'''
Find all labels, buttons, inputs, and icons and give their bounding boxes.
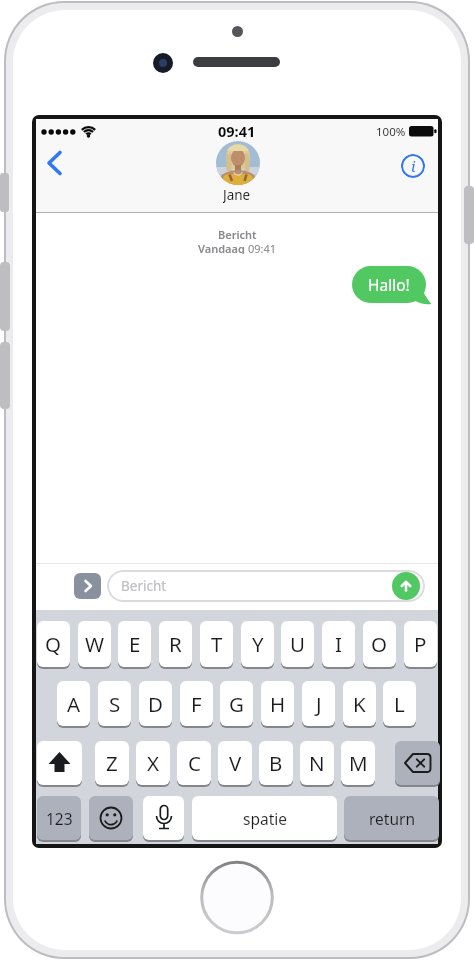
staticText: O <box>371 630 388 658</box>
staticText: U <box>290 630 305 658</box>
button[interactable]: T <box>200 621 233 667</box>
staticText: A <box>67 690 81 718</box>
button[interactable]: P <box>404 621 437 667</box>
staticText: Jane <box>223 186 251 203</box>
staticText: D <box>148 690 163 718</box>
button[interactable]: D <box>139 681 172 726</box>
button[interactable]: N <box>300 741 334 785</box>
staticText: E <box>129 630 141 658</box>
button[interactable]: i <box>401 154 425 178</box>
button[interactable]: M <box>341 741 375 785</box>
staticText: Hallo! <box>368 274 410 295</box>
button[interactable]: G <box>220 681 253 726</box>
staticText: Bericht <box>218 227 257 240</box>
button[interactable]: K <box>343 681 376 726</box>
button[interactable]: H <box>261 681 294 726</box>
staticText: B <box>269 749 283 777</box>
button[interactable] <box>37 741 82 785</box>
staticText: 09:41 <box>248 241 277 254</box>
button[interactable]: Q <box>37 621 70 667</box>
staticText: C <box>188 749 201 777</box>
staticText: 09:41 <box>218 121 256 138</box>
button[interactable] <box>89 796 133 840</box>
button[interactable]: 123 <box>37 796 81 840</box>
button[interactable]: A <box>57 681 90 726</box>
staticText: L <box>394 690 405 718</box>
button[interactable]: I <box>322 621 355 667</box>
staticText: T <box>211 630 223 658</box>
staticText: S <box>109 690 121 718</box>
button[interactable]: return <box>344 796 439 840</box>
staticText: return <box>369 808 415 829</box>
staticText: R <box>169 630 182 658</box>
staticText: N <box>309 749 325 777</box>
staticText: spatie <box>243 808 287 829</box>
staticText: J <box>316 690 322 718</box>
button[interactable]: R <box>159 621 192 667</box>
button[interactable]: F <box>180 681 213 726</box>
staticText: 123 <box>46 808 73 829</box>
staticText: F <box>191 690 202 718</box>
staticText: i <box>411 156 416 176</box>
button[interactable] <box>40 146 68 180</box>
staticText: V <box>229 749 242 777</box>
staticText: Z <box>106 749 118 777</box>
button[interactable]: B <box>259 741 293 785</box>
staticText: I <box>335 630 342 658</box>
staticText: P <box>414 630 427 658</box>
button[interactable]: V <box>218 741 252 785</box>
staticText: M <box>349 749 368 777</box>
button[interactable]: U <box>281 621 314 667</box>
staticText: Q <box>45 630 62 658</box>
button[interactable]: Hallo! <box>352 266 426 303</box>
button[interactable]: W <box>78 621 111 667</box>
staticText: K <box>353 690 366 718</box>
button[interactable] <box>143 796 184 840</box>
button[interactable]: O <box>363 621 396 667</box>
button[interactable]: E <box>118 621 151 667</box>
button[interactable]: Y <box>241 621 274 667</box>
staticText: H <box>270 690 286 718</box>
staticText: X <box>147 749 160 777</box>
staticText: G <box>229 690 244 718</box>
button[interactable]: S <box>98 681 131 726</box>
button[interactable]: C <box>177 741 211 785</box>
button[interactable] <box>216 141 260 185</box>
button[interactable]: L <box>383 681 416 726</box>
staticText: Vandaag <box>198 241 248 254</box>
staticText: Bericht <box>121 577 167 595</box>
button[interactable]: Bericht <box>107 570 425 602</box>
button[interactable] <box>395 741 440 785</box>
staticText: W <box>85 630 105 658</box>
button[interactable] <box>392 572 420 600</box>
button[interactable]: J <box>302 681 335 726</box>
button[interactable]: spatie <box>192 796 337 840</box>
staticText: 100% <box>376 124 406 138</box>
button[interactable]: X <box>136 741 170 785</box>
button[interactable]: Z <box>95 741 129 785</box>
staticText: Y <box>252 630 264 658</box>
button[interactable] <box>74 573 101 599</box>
'''
'''
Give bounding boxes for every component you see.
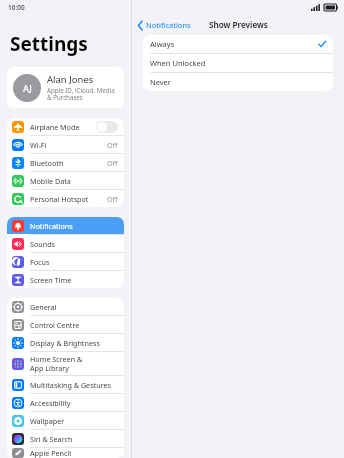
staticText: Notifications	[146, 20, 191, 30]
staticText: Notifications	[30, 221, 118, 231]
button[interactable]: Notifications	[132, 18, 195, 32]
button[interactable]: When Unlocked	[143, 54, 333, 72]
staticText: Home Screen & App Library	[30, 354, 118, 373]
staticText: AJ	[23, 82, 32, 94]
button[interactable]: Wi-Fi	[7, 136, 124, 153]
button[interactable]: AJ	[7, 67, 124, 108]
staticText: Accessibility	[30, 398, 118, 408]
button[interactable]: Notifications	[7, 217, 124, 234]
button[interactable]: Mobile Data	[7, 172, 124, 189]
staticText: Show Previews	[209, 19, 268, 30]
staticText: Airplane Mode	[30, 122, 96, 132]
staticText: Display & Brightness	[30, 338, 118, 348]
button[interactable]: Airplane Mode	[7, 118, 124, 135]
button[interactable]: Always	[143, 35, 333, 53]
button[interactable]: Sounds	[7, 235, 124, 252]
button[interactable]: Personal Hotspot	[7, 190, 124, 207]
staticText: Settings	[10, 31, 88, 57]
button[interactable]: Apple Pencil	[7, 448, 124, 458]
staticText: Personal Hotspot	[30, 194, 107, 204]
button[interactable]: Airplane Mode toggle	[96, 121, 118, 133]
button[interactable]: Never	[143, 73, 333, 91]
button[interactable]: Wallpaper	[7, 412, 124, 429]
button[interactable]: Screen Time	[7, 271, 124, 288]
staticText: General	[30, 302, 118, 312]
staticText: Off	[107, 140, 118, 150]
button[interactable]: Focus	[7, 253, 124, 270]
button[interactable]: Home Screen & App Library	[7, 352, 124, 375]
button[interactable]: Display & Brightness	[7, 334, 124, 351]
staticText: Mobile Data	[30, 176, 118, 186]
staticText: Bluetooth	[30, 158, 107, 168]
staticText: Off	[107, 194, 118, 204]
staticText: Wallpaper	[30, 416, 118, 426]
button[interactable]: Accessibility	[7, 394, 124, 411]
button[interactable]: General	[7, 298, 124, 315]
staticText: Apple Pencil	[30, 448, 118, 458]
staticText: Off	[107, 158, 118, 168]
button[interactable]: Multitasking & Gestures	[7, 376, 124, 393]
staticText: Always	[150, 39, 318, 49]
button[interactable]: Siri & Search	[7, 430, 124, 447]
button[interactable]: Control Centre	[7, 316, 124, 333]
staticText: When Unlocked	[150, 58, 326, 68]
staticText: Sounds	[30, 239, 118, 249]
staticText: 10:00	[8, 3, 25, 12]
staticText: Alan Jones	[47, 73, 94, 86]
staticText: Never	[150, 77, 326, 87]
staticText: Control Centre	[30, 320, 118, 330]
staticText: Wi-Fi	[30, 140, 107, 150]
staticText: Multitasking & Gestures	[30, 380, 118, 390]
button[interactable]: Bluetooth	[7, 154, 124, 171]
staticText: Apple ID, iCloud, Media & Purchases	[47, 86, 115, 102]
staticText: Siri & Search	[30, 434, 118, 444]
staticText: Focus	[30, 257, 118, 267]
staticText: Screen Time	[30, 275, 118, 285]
'''
The problem
The lines to return are those in the records above that hold the word "bounding".

Response
Find all labels, buttons, inputs, and icons and give their bounding boxes.
Give bounding boxes for every component you see.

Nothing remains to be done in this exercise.